The corporation or trust with accumulated losses (Lossco) whose tax attributes are used is required to disclose the transaction referred to in paragraph (b) above.

When must the transaction be disclosed?

The transaction referred to in paragraph (a) above must be disclosed by the later of the following dates: (1) the general filing due date for the taxpayer that used the tax attributes (Profitco), and (2) 120 days after March 17, 2021.

The transaction referred to in paragraph (b) above must be disclosed by the later of the following dates: (1) the general filing due date for the taxpayer that used the tax attributes, and (2) 120 days after March 17, 2021.

The Consequences of Failing to Disclose

Taxpayers and partnerships that fail to disclose specified transactions will be liable for the following:

  1. a penalty of $10,000 and an additional penalty equal to $1,000 per day as of the second day of the offence, up to $100,000;
  2. a penalty equal to 50% of the amount of the tax benefit directly or indirectly derived from the transaction for any tax year;
  3. suspension of the limitation period within which Revenu Québec may issue a reassessment relating to the transaction (until the prescribed form is duly completed and filed); and
  4. extension of the period during which Revenu Québec can issue a reassessment based on the GAAR.

Advisers or promoters who fail to fulfill their disclosure obligation could be liable for the following consequences:

  1. a penalty of $10,000 and an additional penalty equal to $1,000 per day as of the second day of the offence, up to $100,000; and
  2. a penalty equal to 100% of the fees received or receivable by the adviser or promoter (or by a person or partnership with which the adviser or promoter is related or associated) for the implementation of the transaction.

Conclusion

The Regulation constitutes the most recent tool the Québec government has given itself to monitor tax planning that is considered aggressive or high risk.

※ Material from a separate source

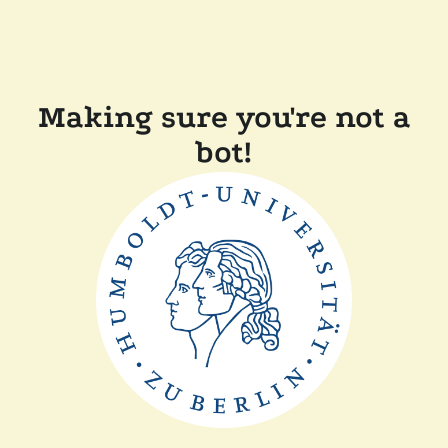
Making sure you're not a
bot!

Given the significant consequences of failing to disclose specified transactions, taxpayers considering transactions similar to the determined transactions set forth in the Regulation and advisers and promoters who are considering commercializing or promoting them should consult a tax specialist to ensure they fulfill the disclosure requirement on time and in the form prescribed by Revenu Québec.

1 An Act to give effect to fiscal measures announced in the Budget Speech delivered on 21 March 2019 and to various other measures, which gives force of law to these measures, was enacted on September 24, 2020, by the Québec National Assembly.

2 We summarize these measures in our May 21, 2019, bulletin, Québec Announces New and Expanded Measures to Combat Aggressive Tax Planning ».

3 A case similar to CANADA REVENUE AGENCY, Technical Interpretation, 2017-0693321C6, 2017 “2017-STEPQ2-GAAR and 21-year planning,” June 13, 2017.

4 It is important to note that the Tax Court of Canada rejected the Minister of National Revenue’s position in this case and vacated the notice of reassessment disallowing the use of the tax attributes. This decision is currently under appeal to the Federal Court of Appeal.